What you have to do
Only the lines from the top of the listing below to the line that has "SUSCRIBIRME" should be echoed, with both ends kept and pictures left out.

Record extracts
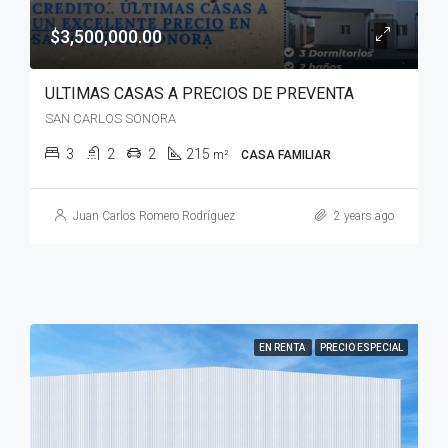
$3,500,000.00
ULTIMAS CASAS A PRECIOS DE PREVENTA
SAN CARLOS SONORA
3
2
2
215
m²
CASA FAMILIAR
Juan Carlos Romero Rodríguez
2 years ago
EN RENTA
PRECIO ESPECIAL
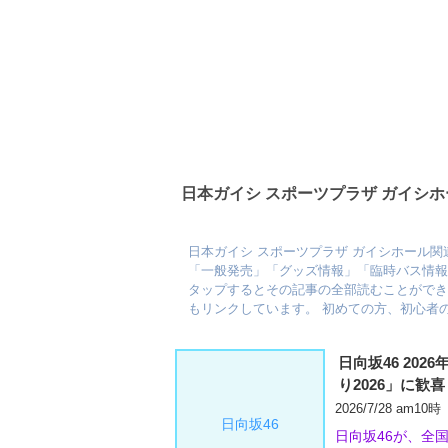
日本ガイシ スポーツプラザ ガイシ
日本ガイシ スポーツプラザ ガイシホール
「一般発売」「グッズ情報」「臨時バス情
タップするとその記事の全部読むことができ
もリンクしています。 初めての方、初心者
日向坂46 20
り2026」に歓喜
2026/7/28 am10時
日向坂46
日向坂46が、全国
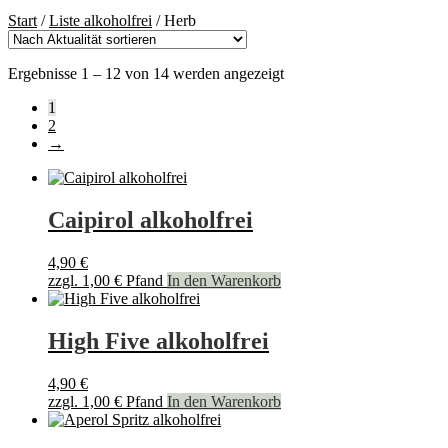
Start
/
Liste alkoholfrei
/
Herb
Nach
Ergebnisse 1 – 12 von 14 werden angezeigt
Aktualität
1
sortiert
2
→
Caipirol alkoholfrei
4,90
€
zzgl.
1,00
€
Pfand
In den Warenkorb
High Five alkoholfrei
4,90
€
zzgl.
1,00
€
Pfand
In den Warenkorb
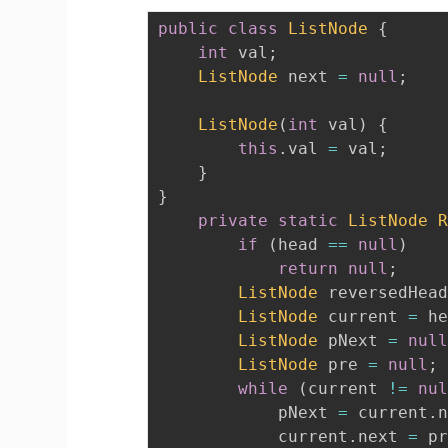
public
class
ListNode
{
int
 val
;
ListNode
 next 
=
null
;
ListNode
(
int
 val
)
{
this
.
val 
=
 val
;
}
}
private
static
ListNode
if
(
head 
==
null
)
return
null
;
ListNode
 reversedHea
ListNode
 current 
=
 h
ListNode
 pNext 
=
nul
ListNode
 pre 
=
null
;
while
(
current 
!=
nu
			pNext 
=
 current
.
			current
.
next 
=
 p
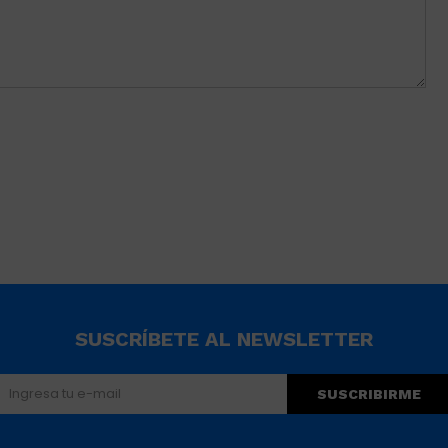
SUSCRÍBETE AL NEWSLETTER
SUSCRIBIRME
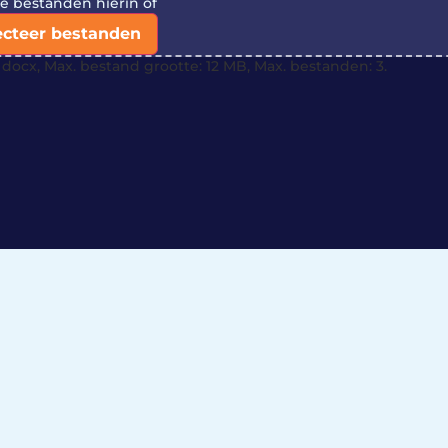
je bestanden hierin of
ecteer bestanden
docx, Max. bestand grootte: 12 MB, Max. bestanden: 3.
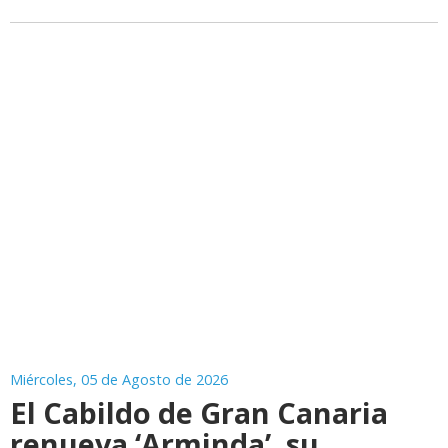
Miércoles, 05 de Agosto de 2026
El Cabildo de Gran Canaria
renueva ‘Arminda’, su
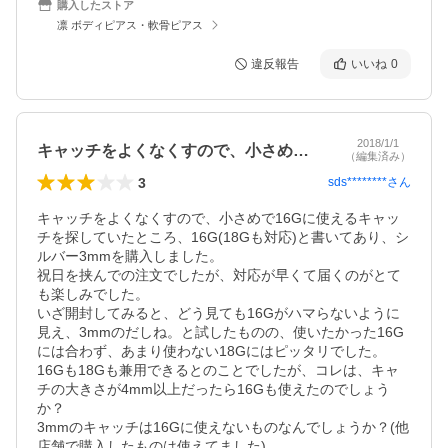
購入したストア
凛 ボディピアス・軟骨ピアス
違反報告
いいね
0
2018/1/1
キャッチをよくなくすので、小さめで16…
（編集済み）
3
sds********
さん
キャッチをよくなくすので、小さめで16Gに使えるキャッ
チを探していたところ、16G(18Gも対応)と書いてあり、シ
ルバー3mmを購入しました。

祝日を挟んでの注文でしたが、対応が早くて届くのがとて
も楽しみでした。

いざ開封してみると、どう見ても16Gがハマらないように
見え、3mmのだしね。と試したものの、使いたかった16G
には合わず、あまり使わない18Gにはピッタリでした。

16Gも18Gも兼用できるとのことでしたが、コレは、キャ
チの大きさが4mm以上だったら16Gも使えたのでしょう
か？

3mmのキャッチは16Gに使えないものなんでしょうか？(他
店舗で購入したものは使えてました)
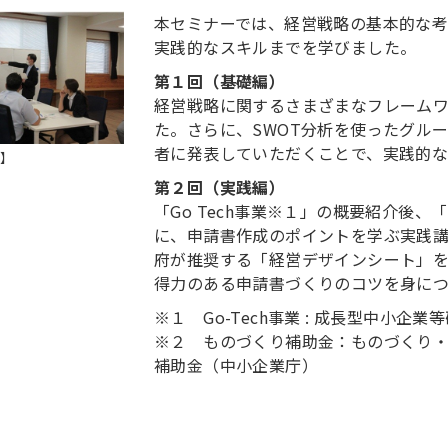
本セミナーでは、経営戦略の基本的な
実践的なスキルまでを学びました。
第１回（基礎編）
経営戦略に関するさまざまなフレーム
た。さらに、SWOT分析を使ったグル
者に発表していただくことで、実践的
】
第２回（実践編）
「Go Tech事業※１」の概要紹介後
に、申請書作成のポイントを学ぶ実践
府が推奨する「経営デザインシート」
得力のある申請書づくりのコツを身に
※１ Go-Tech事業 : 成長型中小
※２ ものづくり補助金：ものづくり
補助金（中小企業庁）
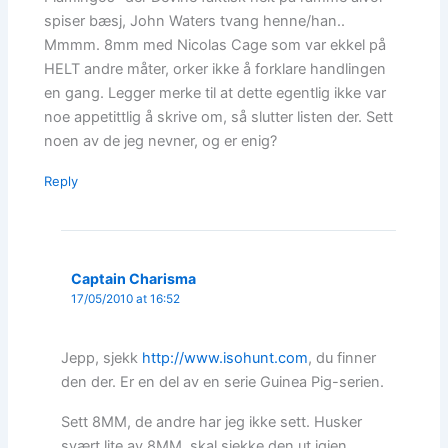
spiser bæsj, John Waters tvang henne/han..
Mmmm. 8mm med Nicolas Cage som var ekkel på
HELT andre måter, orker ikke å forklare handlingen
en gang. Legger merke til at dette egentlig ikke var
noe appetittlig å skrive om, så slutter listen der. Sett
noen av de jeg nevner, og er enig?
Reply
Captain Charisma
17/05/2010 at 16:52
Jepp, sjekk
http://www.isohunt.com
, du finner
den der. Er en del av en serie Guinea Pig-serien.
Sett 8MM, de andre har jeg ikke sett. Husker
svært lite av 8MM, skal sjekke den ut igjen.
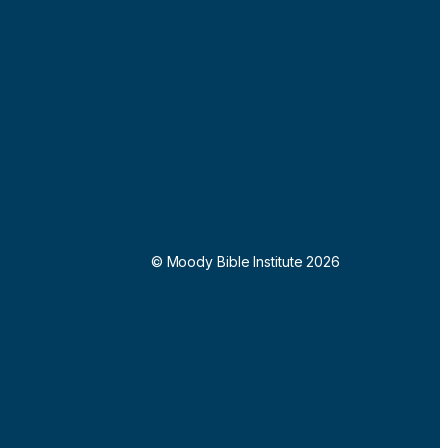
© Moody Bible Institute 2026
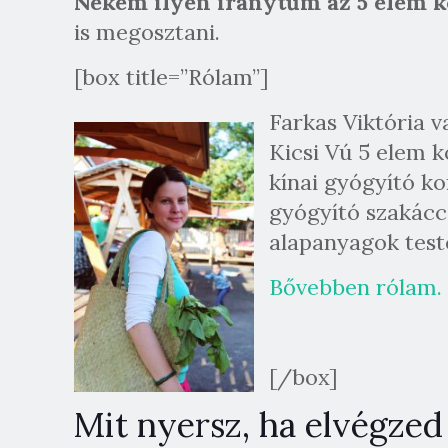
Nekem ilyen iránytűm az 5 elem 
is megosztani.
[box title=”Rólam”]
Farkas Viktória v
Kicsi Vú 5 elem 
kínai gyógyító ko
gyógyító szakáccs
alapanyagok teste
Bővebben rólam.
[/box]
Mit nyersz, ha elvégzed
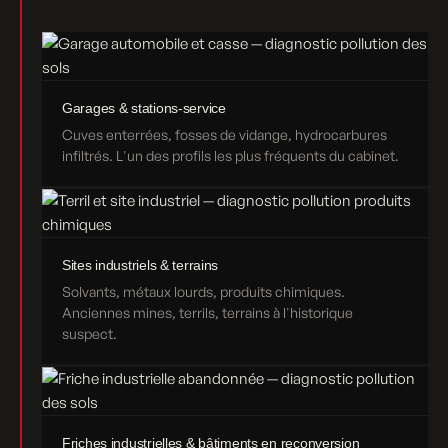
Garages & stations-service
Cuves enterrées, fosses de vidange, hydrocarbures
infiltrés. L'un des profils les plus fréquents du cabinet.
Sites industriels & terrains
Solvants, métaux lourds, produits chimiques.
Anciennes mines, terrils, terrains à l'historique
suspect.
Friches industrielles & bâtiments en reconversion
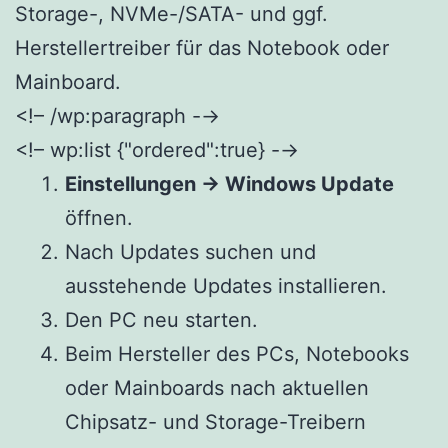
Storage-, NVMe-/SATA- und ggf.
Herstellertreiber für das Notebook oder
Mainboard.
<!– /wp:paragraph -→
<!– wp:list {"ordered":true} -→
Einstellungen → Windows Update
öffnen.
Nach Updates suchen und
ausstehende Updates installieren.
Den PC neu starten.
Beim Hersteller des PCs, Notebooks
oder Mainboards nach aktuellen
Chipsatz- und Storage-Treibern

Task result
$3,500,000.00
ULTIMAS CASAS A PRECIOS DE PREVENTA
SAN CARLOS SONORA
3
2
2
215
m²
CASA FAMILIAR
Juan Carlos Romero Rodríguez
2 years ago
EN RENTA
PRECIO ESPECIAL
日本ガイシ スポーツプラザ ガイシ
日本ガイシ スポーツプラザ ガイシホール
「一般発売」「グッズ情報」「臨時バス情
タップするとその記事の全部読むことができ
もリンクしています。 初めての方、初心者
日向坂46 20
り2026」に歓喜
2026/7/28 am10時
日向坂46
日向坂46が、全国
Start
/
Liste alkoholfrei
/
Herb
Nach
Ergebnisse 1 – 12 von 14 werden angezeigt
Aktualität
1
sortiert
2
→
Caipirol alkoholfrei
4,90
€
zzgl.
1,00
€
Pfand
In den Warenkorb
High Five alkoholfrei
4,90
€
zzgl.
1,00
€
Pfand
In den Warenkorb
public
class
ListNode
{
int
 val
;
ListNode
 next 
=
null
;
ListNode
(
int
 val
)
{
this
.
val 
=
 val
;
}
}
private
static
ListNode
if
(
head 
==
null
)
return
null
;
ListNode
 reversedHea
ListNode
 current 
=
 h
ListNode
 pNext 
=
nul
ListNode
 pre 
=
null
;
while
(
current 
!=
nu
			pNext 
=
 current
.
			current
.
next 
=
 p
SUSCRÍBETE AL NEWSLETTER
SUSCRIBIRME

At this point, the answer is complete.